Wenig Mangan ist dagegen in allen Milchprodukten sowie Fisch und Fleisch enthalten.

> So vielseitig sind Bohnen

Wie hoch ist der tägliche Bedarf an Mangan?

Die Chance an einem Manganmangel zu leiden ist relativ gering – sofern Sie sich nicht einseitig, sondern abwechslungsreich und ausgewogen ernähren. Dann klappt es auch problemlos mit der von der Deutschen Gesellschaft für Ernährung e.V. empfohlene Tagesdosis von 2 bis 5 mg pro Tag. Einen etwas höheren Bedarf als die empfohlene Tagesdosis haben im Übrigen diejenigen, die unter hohem Stress oder physischen Belastungen stehen, eisenreiche Nahrungsergänzungsmittel zu sich nehmen, viele Fertigprodukte und Fast Food essen oder starken Alkohol konsumieren.

Ist eine Überdosis oder ein Mangel an Mangan gefährlich?

Eine zu hohe Konzentration an Mangan ist mit der täglichen Ernährung nahezu unmöglich. Bei gesunden Erwachsenen zeigten sich bis zu einer Menge von 50 mg täglich keinerlei negative Auswirkungen. Alles oberhalb der Höchstmenge kann jedoch zu Vergiftungserscheinungen führen, da Mangan in großen Mengen toxisch wirkt.

Die Ausscheidungsorgane Galle und Niere kommen dann nicht mehr hinterher und das überschüssige Mangan schädigt Nervenzellen bestimmter Regionen im Gehirn. Das kann unter anderen Beschwerden wie Schwindel, Konzentrationsschwierigkeiten, Teilnahmslosigkeit, Halluzinationen oder Muskelsteifheit führen.
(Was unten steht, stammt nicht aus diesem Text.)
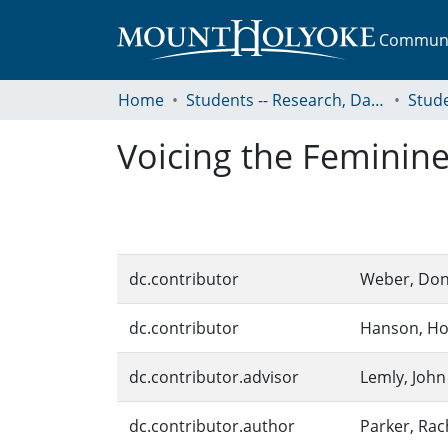
Communit
Home
Students -- Research, Data, Projects, and Papers
Voicing the Feminine 
dc.contributor
Weber, Don
dc.contributor
Hanson, Ho
dc.contributor.advisor
Lemly, John
dc.contributor.author
Parker, Rac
Zu einem Mangel kommt es in der Regel bei einer ausgewogenen, gesunden Ernährung ebenfalls selten, dennoch ist es natürlich nicht ausgeschlossen.

Zu den typischen Symptomen eines eventuellen Mangan-Mangel gehören:

  • Geringer Blutzucker- oder Cholesterinspiegel (auch das “gute” HDL-Cholesterin)
  • Atherosklerose
  • Parkinson-ähnliche Symptome
  • Muskelschwäche
  • Störungen der Pankreas
  • Tinnitus oder kompletter Hörverlust
  • Fettleber
  • Glukoseintoleranz
  • Schädigungen des Knorpel- und Knochengewebes
  • Potenzprobleme
  • Gestörtes Wachstum von Haaren und Nägeln
  • Psychische Störungen
  • Innere Unruhe und Pessimismus
  • Gewichtsverlust
  • Müdigkeit

Einige der genannten Auswirkungen eines Mangels an Mangan sind jedoch nicht eindeutig medizinisch bewiesen und beruhen auf Beobachtungen, Tests, Untersuchungen und Zusammenhängen. Eine Blutuntersuchung gibt jedoch trotzdem erste Hinweise darauf, dass es sich gegebenenfalls um Mangelerscheinungen handeln kann.

> Blutbild: Die wichtigsten Laborwerte

Der normale Wert an Mangan in unserem Blut liegt zwischen 7,0 und 10,5 Mikrogramm pro Liter. Auffällig ist, dass bei Menschen mit Persönlichkeitsstörungen, Depressionen oder Demenz fast kein Mangan im Körper vorhanden war. Für Mediziner ein ziemlich eindeutiger Zusammenhang.